The Shadow AI Report
This feature requires an LLM entitlement. More details about signing up for this feature will be shared upon request. The Shadow AI report is currently a closed beta.
Overview
With Mend AI, you can generate an awareness report (Shadow AI report) which provides a detailed map of AI usage across the organization. This report offers visibility into the volume of AI usage across different products, projects, and organizational units.
The report is generated using the Software Bill of Materials (SBOM) and identifies key indicators for various AI technologies, processes, frameworks and patterns, including:
3d-Party Large Language Model (LLM) APIs: Identifiers for known LLM APIs such as OpenAI, Azure, Bedrock, etc.
Open ML models: Identifiers for usage of open models from registries such as HuggingFace & Kaggle
Embedders: Utilization of embedding libraries such as HuggingFace’s
sentence-transformers
, and their role in a technology or framework, e.g., RAG or Autonomous AgentץRetrieval-Augmented Generation (RAG): Indicators of a project implementing a RAG process.
Autonomous Agents: Detection of agents built with libraries like Langchain.
Vector DB: Identifiers for use of vector DB clients such as
llama-index
,pinecone
,pg-vector (postgres)
, etc.
One example of identifying an AI technology based on library indicators is the RAG deduction rule:
Retrieval-Augmented Generation (RAG)
Goal: Enhance the capabilities of language models by retrieving relevant information to inform generation.
Required Library Types:
Vector Databases (for storing and retrieving embeddings) Elasticsearch, Pinecone, Weaviate
Embedding Libraries (for generating embeddings) Sentence-Transformers, spaCy, Gensim
LLM Libraries (for text generation) Transformers (Hugging Face), GPT-3, T5
Combination Example:
Use Sentence-Transformers to create embeddings of documents and queries.
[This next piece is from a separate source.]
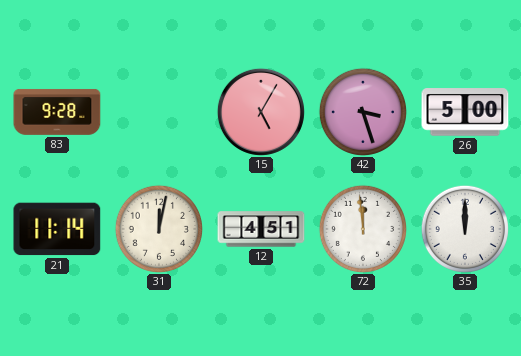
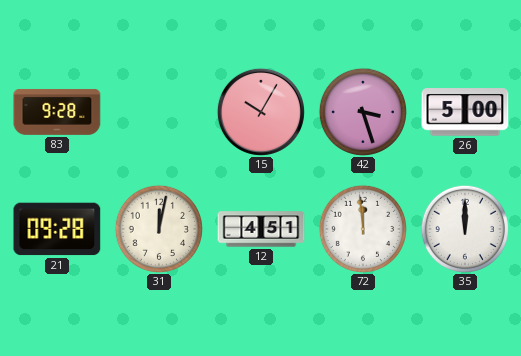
15: 5:05 -> 10:05
21: 11:14 -> 09:28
Store embeddings in Elasticsearch.
Retrieve relevant documents using Elasticsearch.
Use a model from Transformers to generate responses based on retrieved documents.
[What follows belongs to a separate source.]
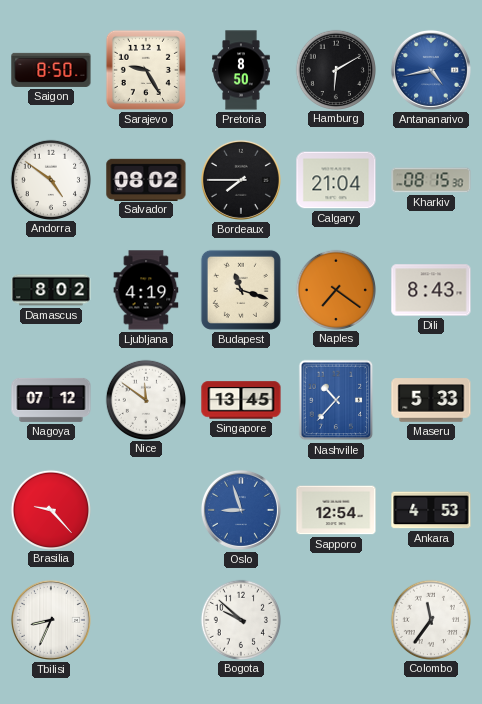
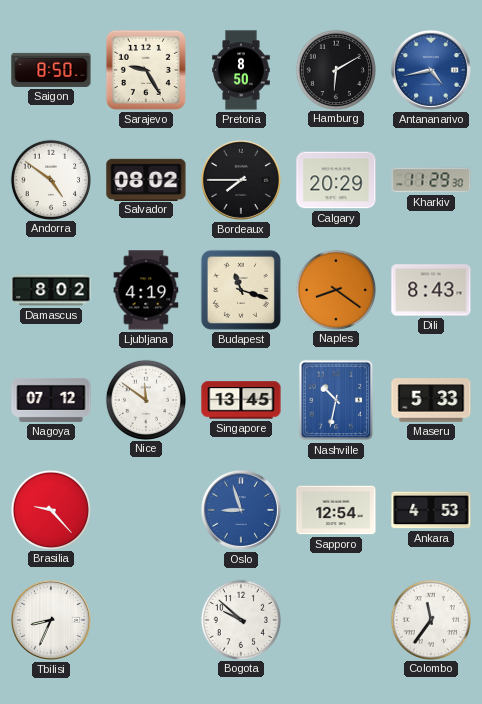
Calgary: 21:04 -> 20:29
Kharkiv: 08:15 -> 11:29
Naples: 7:21 -> 8:21
Nashville: 10:37 -> 10:32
These indicators help to better understand the AI-related risk landscape of the organization, and allow it to mitigate the risks more effectively.
Overall, with the Shadow AI report an organization has more visibility into the following potential risks:
OWASP Top 10 LLM risks
Data security vulnerabilities
ML model license compliance
Malicious ML model activity
ML model vulnerabilities
Getting It Done
Prerequisites
Your Mend organization has an LLM entitlement
Your Mend organization has access to the Mend Platform to view the results
Scan your dependencies with the Mend CLI SCA
To run a scan and generate results using the new AI BoM report capability, follow the steps outlined in our Scan your open source components (SCA) with the Mend CLI documentation for initiating a scan. Once the scan is completed, you can view the AI Technologies embedded in the BoM report in the Mend Platform to analyze the results.
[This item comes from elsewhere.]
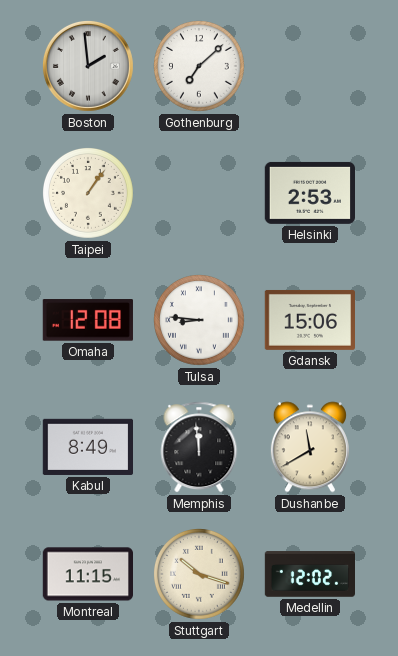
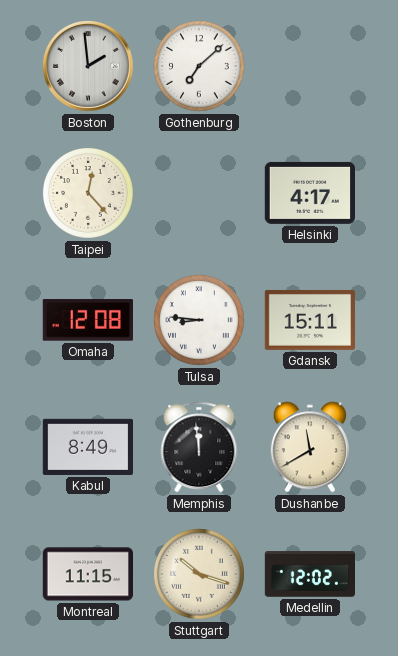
Taipei: 1:06 -> 12:23
Helsinki: 2:53 -> 4:17
Gdansk: 15:06 -> 15:11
View the results in the Mend Platform
You can access the Shadow AI report on two levels:
Project - a project that is identified to contain AI technologies will carry dedicated Shadow AI labels
Project Libraries - in a project SBOM there is an added Tech tag on each library that belongs to a group of libraries that make up an AI technology.
To view Shadow AI project labels, navigate to an application’s project list in the Mend Platform.
Next, in order to view the libraries of a Shadow AI labeled project, it is required to choose a labeled project and navigate to the SBOM view. In the SBOM view, any library that was identified as part of the Shadow AI label will have a similar indication to the project label in the Tech Tags column:
Note that a project may be labeled with multiple Shadow AI labels, and a library may have multiple Tech Tags.